The comics will naturally be read with some rapidity and I hope that they may give some notion of the recurring plots of politics. The quotations beneath the frames are for discussion. Some may not be directly to the point. Perhaps you will have better ones to introduce. Perhaps a scholarly student may introduce one. Contradictory ones should be especially invited or presented by yourself. All should be asked to prepare the final frame's inscription. And I would imagine that if every student were to read his or her contribution aloud, we should obtain some profound and amusing results. It might not be a bad idea to Xerox a list of everybody's quotations and ask one student to write a commentary upon them.
It is interesting to compare Hoyle's rules for poker (or John Scarne's; he wrote a kind of sociology of poker-playing and disagrees in some respects with Hoyle) with Robert's Rules of Order (Scott, Foresman and Company, 1970) for legislative and other meetings. Students should know that these rules were not copied from the stone brows of Mount Rushmore. Roberts has changed from edition to edition,l and I would recommend that the world drive to rewrite history that we shall be advocating have a task force on the rewriting of the rules of order in the light of the future society's needs.
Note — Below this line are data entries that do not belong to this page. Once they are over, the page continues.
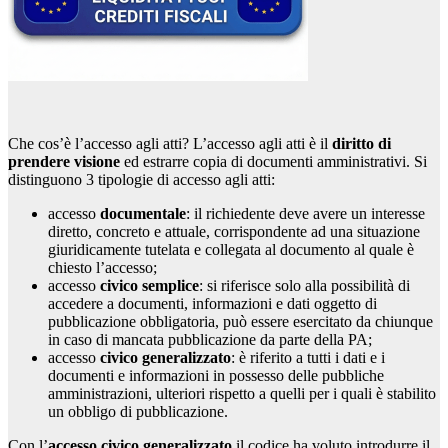
Che cos’è l’accesso agli atti? L’accesso agli atti è il
diritto di
prendere visione
ed estrarre copia di documenti amministrativi. Si
distinguono 3 tipologie di accesso agli atti:
accesso
documentale
: il richiedente deve avere un interesse
diretto, concreto e attuale, corrispondente ad una situazione
giuridicamente tutelata e collegata al documento al quale è
chiesto l’accesso;
accesso
civico semplice
: si riferisce solo alla possibilità di
accedere a documenti, informazioni e dati oggetto di
pubblicazione obbligatoria, può essere esercitato da chiunque
in caso di mancata pubblicazione da parte della PA;
accesso
civico generalizzato
: è riferito a tutti i dati e i
documenti e informazioni in possesso delle pubbliche
amministrazioni, ulteriori rispetto a quelli per i quali è stabilito
un obbligo di pubblicazione.
Con l’
accesso civico generalizzato
il codice ha voluto introdurre il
Some question on the cartoon frames:
1. Does the Federalist quotation constitute economic determinism?
2. Does our society agree with St. Thomas as to what is or is not robbery?
3. Have you ever been part of any group that had an absolutely democratic character? Describe it.
4. Is government a result of a condition of labor in society and inevitable as such?
5. Do all revolutionary ideologies come from charismatic leaders?
6. Does the man with the club, or the leader, or both, truly follow Lasswell's formula?
7. Is Aristotle naive, and, if so, why has he been so much read throughout history?
8. Can you express Birdwhistell's quotation in easy language while retaining its compactness and exact meaning?
9. Are authorities, like parents, usually surprised whenever their subjects appear to operate independently?
10. Could one infer that the more widespread the leadership, the less difficult it is to put down the group or control it?
11. Does the American Constitution express the will and interest of the classes in power?
12. Have you ever spoken with anyone who believes that the people are not the source of right? If you have, describe the person.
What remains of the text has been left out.